Outras características que diferenciam os diversos tipos de câncer entre si são a velocidade de multiplicação das células e a capacidade de invadir tecidos e órgãos vizinhos ou distantes.

Exames de rotina

- Homens a partir dos 40 anos: a) PSA – a dosagem dessa proteína no sangue pode indicar a presença de tumor na próstata. Realizar anualmente. b) – Toque retal – O exame de toque identifica com mais precisão alterações no tamanho e na consistência da próstata. Também realizar anualmente.
- Mulheres a partir dos 30 anos: a) Exame Preventivo e Colposcopia – Identificam infecções e lesões pré-cancerosas no colo do útero. Realizar anualmente. b) – Densitometria óssea – Esse exame avalia a massa óssea, determinando o risco ou não 987 de osteoporose. Fazer anualmente. c) – Mamografia – Exame de imagem imprescindível para a detecção precoce do câncer de mama.

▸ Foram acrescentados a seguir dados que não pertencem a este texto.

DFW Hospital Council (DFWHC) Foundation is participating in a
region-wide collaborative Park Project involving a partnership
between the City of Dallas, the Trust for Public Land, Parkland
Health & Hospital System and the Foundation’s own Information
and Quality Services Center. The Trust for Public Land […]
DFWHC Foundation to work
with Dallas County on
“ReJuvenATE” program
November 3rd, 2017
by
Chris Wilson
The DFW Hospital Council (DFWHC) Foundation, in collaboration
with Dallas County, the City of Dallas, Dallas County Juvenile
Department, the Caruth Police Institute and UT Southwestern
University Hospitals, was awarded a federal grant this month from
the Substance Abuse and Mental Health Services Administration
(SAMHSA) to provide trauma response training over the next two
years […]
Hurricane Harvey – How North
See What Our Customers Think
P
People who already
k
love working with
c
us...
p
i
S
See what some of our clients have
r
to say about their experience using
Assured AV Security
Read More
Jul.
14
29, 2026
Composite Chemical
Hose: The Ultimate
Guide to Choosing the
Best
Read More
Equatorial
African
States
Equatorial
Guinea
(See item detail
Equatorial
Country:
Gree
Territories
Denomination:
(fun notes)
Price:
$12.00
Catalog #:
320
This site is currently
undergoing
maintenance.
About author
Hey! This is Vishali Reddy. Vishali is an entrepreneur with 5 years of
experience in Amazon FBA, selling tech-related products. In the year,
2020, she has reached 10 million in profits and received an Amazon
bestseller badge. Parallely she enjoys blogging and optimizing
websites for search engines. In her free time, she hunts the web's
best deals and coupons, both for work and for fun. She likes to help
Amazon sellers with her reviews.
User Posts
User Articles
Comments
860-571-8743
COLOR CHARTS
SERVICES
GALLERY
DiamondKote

Aos 35 anos, recomenda-se uma mamografia que servirá de base para comparações com exames futuros. Realizar anualmente. d) – Ultra-som transvaginal – Esse exame é recomendado para a prevenção de câncer no útero e nos ovários, pois têm a capacidade de captar imagens minuciosas nesses órgãos. Deve-se realizar anualmente.

Prevenção

O melhor "tratamento" contra o câncer é a prevenção. Prevenção é definida como a redução da mortalidade causada pelo câncer por meio da redução na incidência de câncer. Pode ser realizada pela mudança no estilo de vida e exposições ambientais, e pelo tratamento bem sucedido de lesões pré-cancerígenas.

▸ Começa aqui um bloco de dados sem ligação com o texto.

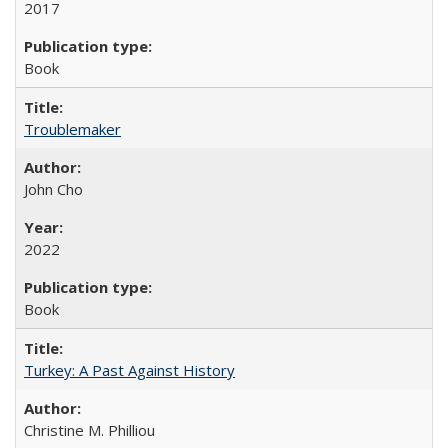
2017
Book
Troublemaker
John Cho
2022
Book
Turkey: A Past Against History
Christine M. Philliou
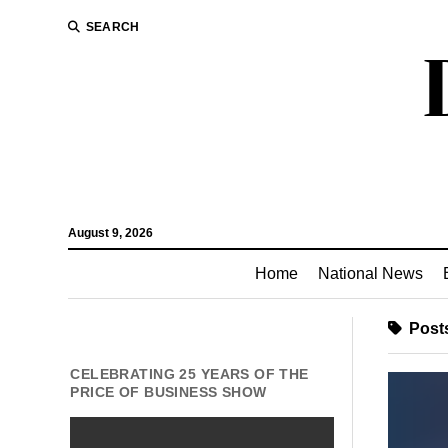
SEARCH
August 9, 2026
Home
National News
Posts
CELEBRATING 25 YEARS OF THE
PRICE OF BUSINESS SHOW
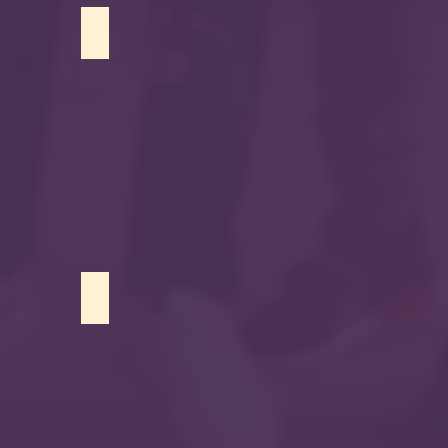
Usama Malik
Raneen Abdelghani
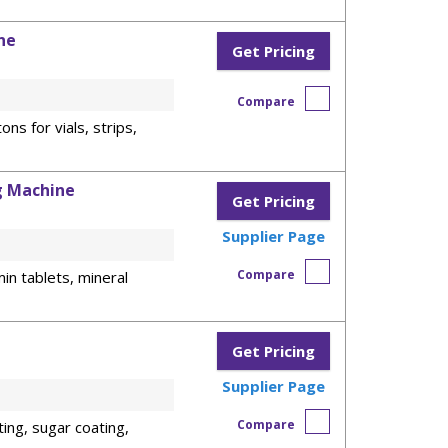
ne
Get Pricing
Compare
ons for vials, strips,
g Machine
Get Pricing
Supplier Page
Compare
in tablets, mineral
Get Pricing
Supplier Page
Compare
ting, sugar coating,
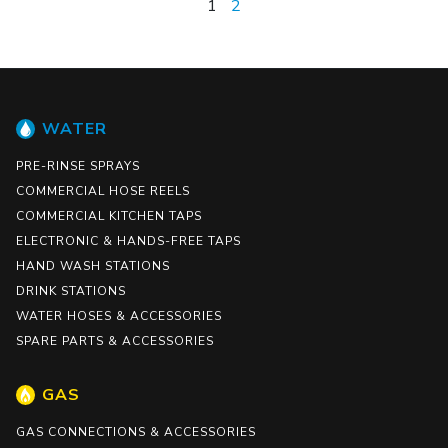
1
2
WATER
PRE-RINSE SPRAYS
COMMERCIAL HOSE REELS
COMMERCIAL KITCHEN TAPS
ELECTRONIC & HANDS-FREE TAPS
HAND WASH STATIONS
DRINK STATIONS
WATER HOSES & ACCESSORIES
SPARE PARTS & ACCESSORIES
GAS
GAS CONNECTIONS & ACCESSORIES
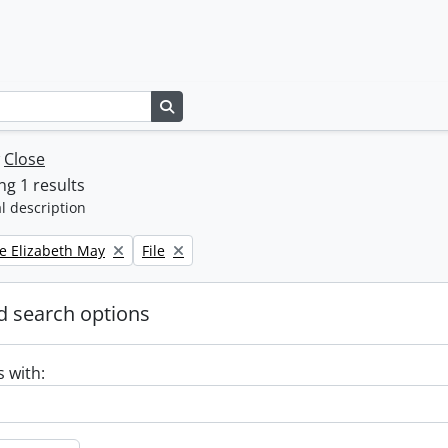
Search in browse page
w
Close
g 1 results
l description
Remove filter:
e Elizabeth May
File
 search options
s with:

O achado mais consistente, após décadas de estudo, foi a forte associação do tabaco e cânceres em várias localidades. Outros exemplos de fatores de risco modificáveis para câncer incluem o consumo de álcool (associado com um risco aumentado para câncer de boca, esôfago e outros), sedentarismo (associado com aumento do risco para câncer de intestino, mama e possivelmente outros cânceres) e a obesidade (associado com câncer de intestino, mama, endométrio, e possivelmente outros). Portanto, evitar o consumo excessivo de álcool, o sedentarismo, o tabagismo e manter o peso corporal recomendado contribui para a redução do risco de certos tipos de câncer. Outros fatores de estilo de vida e ambientais reconhecidos por afetar o risco de câncer incluem certas práticas de relação sexual e reprodutiva, uso de estrógenos, exposição à radiação ionizante e radiação ultravioleta, certos produtos químicos, e agentes infecciosos.

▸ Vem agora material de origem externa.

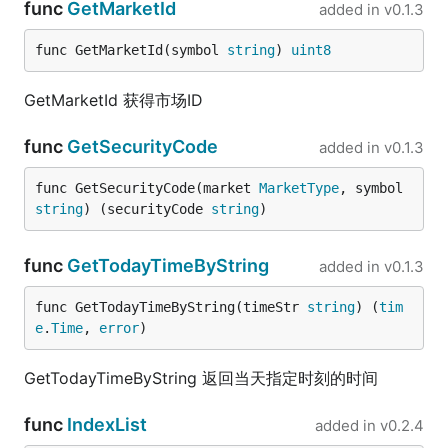
func
GetMarketId
added in
v0.1.3
func GetMarketId(symbol 
string
) 
uint8
GetMarketId 获得市场ID
func
GetSecurityCode
added in
v0.1.3
func GetSecurityCode(market 
MarketType
, symbol 
string
) (securityCode 
string
)
func
GetTodayTimeByString
added in
v0.1.3
func GetTodayTimeByString(timeStr 
string
) (
tim
e
.
Time
, 
error
)
GetTodayTimeByString 返回当天指定时刻的时间
func
IndexList
added in
v0.2.4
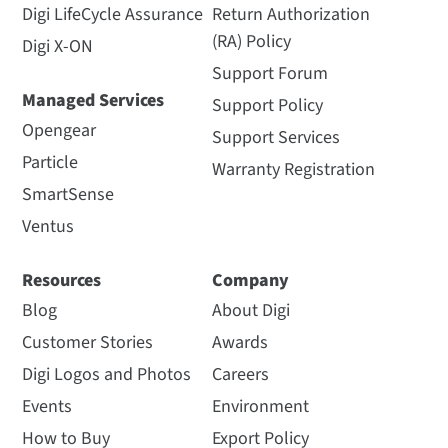
Digi LifeCycle Assurance
Return Authorization
(RA) Policy
Digi X-ON
Support Forum
Managed Services
Support Policy
Opengear
Support Services
Particle
Warranty Registration
SmartSense
Ventus
Resources
Company
Blog
About Digi
Customer Stories
Awards
Digi Logos and Photos
Careers
Events
Environment
How to Buy
Export Policy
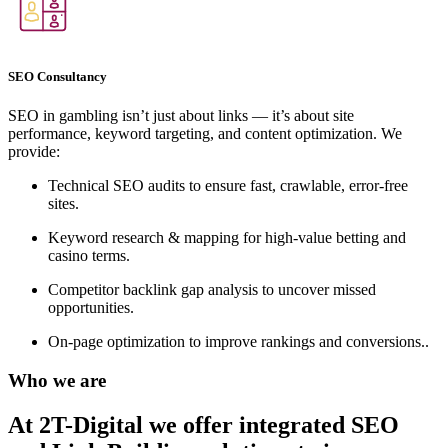
SEO Consultancy
SEO in gambling isn’t just about links — it’s about site
performance, keyword targeting, and content optimization. We
provide:
Technical SEO audits to ensure fast, crawlable, error-free
sites.
Keyword research & mapping for high-value betting and
casino terms.
Competitor backlink gap analysis to uncover missed
opportunities.
On-page optimization to improve rankings and conversions..
Who we are
At 2T-Digital we offer integrated
SEO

Estudos demonstraram uma relação dos alimentos e nutrientes ingeridos com muitos tipos de câncer. O consumo de frutas e vegetais foram associados com uma redução do risco de variados tipos de câncer. Mas ainda não se conhece que componente específico das frutas e vegetal é responsável por essas associações observadas. Por outro lado, o consumo de carne vermelha e a ingestão inadequada de ácido fólico, tem sido associados com um risco aumentado de câncer de intestino.
A quimioprevenção é o uso de substâncias sintéticas ou naturais para reduzir o risco de câncer. Inúmeros estudos têm sido feito em busca desses agentes, já apresentando drogas promissoras, como o uso do tamoxifeno para reduzir o risco de câncer de mama em mulheres de alto risco, os inibidores da COX-2 (antiinflamatórios seletivos) para reduzir o risco de câncer de intestino e a finasterida para reduzir o risco de câncer de próstata. Outras medidas já bem estabelecidas incluem a vacinação para o vírus da hepatite B (para prevenção de câncer hepático) e o tratamento da infecção pelo Helicobacter pylori (bactéria cuja infecção aumenta o risco de câncer de estômago).
Testes genéticos para pessoas de alto risco, com conseqüente aumento da vigilância ou cirurgia profilática para os testes positivos, já são disponíveis para certos tipos de câncer, incluindo câncer de mama e de intestino.
Grandes esforços têm sido feitos em busca de vacinas para a prevenção de infecções por agentes oncogênicos (como por exemplo, o vírus do HPV, cuja infecção predispõe ao câncer do colo do útero) e de terapia genética para pessoas com mutações genéticas que as colocam em alto risco para o desenvolvimento de câncer.